Environmental and wastewater monitoring relies on laboratory assays—tests designed to detect viral RNA. Those assays must be capable of identifying both lineages, Karlsson warned. If tests are tuned to only one, critical signals may be missed. “You end up building blind spots into the system,” he said.

While lab-based detection is essential, scientists emphasize that it cannot stand alone. Understanding where risk emerges requires detailed knowledge of bat ecology and changing landscapes.

“It really starts with having a clear picture of the landscape,” said Farah Ishtiaq, principal scientist at the Tata Institute for Genetics and Society in Bengaluru, India. “Where bats are, where outbreaks have occurred in the past, and where people are getting infected—those background details matter more than we sometimes admit.”

Ishtiaq said the One Health approach depends on close collaboration between molecular biologists and field researchers. Ecologists track bat seasonality, feeding behavior, and movement between roosts—patterns increasingly shaped by forest fragmentation, agricultural expansion, and climate stress.

“Land-use change reshapes where bats go and how they interact with people,” she said. “A lot of the viral genetic change we see in bats is happening under those environmental pressures.”

Despite bats being central to Nipah’s ecology, major gaps remain. Researchers still lack comprehensive data on bat roost locations, how stable those roosts are over time, and how bats move between them as landscapes change. Studies examining how bats interact with other animals and shared, human-altered environments are also limited.

“If we could combine ecological insight with basic, consistent surveillance,” Ishtiaq said, “we’d be in a much better position to anticipate where outbreaks are likely to occur.”

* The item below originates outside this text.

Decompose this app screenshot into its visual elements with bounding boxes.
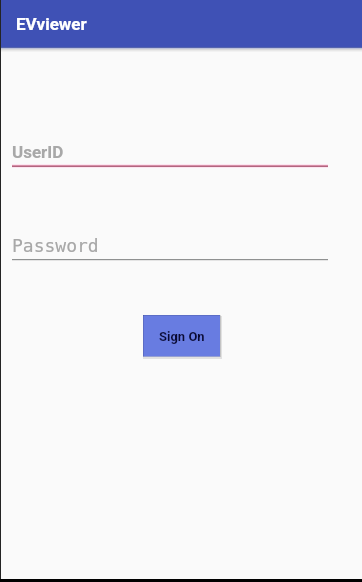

Preventing spillover, Karlsson added, ultimately requires integrating environmental signals with social realities. How people farm, collect food, handle animals, and share space with wildlife all shape risk. “Environmental surveillance helps us identify when and where risk is building,” he said. “But understanding how people live and work is just as important.”

Together, those insights allow for targeted interventions—focused risk communication, behavioral changes, and prevention strategies aimed at the right places and communities. For a virus as elusive as Nipah, scientists say that combination may be the best chance to stay ahead, listening for early warnings not just in hospitals, but in the environments where spillover begins.